Your assignment: All lines with the word "Pare" must be pulled from the entries below.

Raw data:
»»
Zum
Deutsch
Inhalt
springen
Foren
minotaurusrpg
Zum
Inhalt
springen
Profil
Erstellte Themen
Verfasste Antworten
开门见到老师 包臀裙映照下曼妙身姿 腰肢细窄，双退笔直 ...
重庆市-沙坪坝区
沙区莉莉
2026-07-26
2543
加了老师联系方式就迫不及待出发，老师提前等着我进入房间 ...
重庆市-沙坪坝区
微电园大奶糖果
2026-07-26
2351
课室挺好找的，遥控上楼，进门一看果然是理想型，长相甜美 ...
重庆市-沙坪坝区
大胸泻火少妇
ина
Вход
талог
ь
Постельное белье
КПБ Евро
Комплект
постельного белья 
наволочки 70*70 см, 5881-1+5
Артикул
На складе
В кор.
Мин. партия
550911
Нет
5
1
««
»»
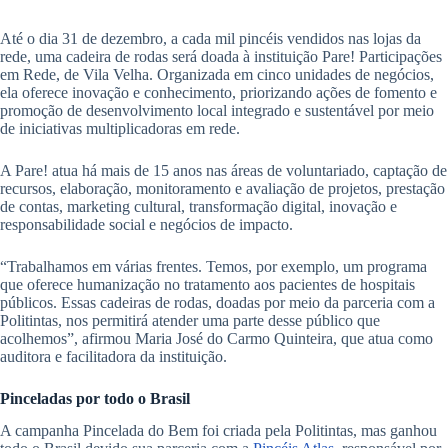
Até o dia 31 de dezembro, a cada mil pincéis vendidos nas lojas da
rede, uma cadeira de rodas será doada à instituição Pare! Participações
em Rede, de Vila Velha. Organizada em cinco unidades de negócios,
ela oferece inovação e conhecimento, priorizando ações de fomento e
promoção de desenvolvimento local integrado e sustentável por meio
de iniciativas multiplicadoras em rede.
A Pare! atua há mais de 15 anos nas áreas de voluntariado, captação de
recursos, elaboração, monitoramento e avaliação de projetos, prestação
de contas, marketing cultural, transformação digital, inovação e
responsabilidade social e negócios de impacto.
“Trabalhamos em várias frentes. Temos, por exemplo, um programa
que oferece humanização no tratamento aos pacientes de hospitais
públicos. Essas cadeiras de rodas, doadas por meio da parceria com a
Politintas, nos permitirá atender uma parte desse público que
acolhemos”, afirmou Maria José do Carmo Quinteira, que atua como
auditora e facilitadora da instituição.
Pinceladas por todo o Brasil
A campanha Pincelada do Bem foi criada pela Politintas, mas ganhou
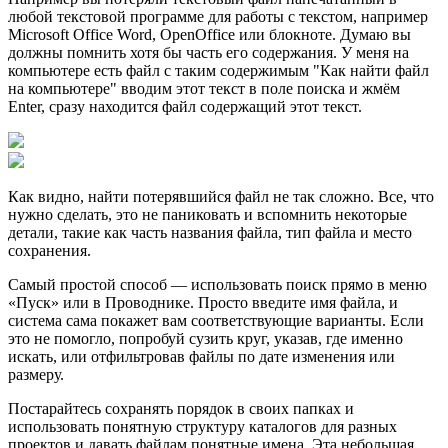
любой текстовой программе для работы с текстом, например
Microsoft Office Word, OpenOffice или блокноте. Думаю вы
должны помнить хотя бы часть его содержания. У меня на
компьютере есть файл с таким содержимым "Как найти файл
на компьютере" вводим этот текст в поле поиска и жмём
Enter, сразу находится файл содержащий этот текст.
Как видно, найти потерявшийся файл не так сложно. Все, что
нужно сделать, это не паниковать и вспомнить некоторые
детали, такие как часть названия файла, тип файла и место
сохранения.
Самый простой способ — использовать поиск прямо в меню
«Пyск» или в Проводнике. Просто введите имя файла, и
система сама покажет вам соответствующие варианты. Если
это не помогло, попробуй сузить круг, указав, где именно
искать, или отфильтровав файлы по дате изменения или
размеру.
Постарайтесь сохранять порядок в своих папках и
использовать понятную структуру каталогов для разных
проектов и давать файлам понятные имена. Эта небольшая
««
»»
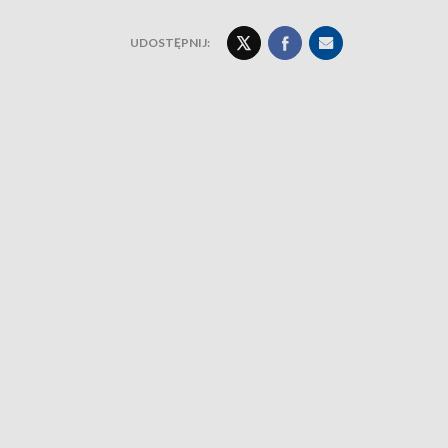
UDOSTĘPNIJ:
««
Finished task:
rede, uma cadeira de rodas será doada à instituição Pare! Participações
A Pare! atua há mais de 15 anos nas áreas de voluntariado, captação de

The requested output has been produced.